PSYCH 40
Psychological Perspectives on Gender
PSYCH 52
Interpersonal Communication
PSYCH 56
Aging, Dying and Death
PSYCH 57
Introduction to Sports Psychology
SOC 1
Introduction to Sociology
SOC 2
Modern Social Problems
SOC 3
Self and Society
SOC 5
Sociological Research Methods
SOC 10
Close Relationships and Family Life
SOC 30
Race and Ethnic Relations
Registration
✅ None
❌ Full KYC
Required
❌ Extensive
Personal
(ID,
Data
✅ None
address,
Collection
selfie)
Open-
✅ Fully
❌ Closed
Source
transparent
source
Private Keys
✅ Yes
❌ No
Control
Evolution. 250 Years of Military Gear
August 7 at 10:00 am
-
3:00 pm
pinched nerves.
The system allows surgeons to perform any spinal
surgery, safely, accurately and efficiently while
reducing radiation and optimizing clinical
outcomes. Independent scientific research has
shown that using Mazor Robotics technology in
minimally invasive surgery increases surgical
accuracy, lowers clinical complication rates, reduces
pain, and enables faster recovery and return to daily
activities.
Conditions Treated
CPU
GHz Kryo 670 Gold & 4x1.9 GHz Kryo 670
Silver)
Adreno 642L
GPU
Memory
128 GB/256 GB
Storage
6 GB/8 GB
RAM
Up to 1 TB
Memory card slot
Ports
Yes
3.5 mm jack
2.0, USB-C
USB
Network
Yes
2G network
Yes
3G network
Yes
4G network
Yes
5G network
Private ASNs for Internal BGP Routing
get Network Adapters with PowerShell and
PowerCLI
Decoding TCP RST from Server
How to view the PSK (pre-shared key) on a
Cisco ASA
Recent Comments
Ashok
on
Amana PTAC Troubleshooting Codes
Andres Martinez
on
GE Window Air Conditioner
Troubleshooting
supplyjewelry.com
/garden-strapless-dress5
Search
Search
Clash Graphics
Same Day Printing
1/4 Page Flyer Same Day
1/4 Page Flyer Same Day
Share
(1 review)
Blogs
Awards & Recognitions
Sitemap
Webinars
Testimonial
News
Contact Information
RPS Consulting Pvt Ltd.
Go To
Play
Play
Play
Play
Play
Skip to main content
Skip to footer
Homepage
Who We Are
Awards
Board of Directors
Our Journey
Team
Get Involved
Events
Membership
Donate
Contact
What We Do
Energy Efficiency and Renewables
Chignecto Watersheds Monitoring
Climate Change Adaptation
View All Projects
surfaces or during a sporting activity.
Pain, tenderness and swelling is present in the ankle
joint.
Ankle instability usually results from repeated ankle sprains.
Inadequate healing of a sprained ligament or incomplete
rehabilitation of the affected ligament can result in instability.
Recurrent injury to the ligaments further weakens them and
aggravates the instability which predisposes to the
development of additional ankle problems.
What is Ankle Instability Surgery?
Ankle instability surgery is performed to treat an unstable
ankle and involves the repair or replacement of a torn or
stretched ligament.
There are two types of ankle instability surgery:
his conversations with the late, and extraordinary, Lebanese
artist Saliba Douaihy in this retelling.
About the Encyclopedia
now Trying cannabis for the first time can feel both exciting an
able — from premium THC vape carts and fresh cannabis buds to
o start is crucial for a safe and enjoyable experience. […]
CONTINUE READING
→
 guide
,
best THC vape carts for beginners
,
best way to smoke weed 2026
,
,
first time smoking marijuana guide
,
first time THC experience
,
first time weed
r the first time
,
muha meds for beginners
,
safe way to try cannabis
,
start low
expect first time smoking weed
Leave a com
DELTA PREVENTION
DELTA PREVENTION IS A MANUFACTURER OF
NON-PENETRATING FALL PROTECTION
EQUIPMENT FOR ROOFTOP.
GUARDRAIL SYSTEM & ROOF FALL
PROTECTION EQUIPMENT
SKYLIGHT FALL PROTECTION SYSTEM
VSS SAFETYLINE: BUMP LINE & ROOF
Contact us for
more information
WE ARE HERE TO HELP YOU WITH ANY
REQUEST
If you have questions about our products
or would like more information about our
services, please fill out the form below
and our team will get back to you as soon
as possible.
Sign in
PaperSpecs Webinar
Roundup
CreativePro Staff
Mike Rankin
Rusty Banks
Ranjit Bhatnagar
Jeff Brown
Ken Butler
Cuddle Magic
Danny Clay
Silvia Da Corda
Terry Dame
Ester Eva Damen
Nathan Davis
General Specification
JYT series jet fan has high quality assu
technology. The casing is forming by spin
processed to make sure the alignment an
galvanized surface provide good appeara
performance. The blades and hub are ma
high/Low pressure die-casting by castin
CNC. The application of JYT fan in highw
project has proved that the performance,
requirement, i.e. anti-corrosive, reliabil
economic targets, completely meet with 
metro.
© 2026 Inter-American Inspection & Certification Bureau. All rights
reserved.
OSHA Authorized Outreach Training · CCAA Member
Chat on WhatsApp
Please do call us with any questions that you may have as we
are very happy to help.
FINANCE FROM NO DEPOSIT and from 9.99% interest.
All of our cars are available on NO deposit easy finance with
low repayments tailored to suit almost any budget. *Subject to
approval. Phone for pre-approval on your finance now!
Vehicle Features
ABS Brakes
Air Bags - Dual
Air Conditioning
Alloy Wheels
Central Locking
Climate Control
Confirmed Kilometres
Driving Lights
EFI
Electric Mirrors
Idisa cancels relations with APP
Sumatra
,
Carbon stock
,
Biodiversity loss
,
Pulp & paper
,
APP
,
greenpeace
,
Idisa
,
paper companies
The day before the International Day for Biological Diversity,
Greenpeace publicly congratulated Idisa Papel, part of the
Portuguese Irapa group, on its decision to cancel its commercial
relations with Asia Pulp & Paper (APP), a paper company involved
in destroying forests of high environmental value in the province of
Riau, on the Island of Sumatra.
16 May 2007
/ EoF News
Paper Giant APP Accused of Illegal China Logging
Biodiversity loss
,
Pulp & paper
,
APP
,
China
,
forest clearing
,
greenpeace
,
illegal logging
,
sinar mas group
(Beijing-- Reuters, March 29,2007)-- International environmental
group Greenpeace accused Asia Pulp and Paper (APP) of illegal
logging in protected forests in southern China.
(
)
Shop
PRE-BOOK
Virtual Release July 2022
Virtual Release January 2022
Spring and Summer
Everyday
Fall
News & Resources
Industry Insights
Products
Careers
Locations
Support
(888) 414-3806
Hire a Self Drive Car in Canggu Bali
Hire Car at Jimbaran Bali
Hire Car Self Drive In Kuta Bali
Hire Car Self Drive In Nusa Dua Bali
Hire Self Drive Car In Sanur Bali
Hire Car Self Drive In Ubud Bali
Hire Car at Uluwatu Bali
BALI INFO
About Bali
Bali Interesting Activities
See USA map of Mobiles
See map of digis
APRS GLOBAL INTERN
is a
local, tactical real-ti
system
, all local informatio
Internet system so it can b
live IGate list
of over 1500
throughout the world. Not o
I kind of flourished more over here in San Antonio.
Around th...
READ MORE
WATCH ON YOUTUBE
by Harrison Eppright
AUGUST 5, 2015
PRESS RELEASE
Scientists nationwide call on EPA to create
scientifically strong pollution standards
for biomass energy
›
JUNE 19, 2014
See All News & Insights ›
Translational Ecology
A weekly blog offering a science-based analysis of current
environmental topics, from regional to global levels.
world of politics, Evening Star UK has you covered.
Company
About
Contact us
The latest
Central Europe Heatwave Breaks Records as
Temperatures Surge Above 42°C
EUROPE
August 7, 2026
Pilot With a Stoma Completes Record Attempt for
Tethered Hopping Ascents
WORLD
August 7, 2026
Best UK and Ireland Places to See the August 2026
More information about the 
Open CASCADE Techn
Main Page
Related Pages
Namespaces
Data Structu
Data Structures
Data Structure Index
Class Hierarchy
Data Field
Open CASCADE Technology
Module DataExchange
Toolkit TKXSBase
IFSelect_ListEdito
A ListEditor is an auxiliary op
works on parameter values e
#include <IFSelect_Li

——————

— PROMPT —
Please copy each line from the material above in which the string "first" appears.

— THE ANSWER —
now Trying cannabis for the first time can feel both exciting an
first time smoking marijuana guide
first time THC experience
first time weed
r the first time
expect first time smoking weed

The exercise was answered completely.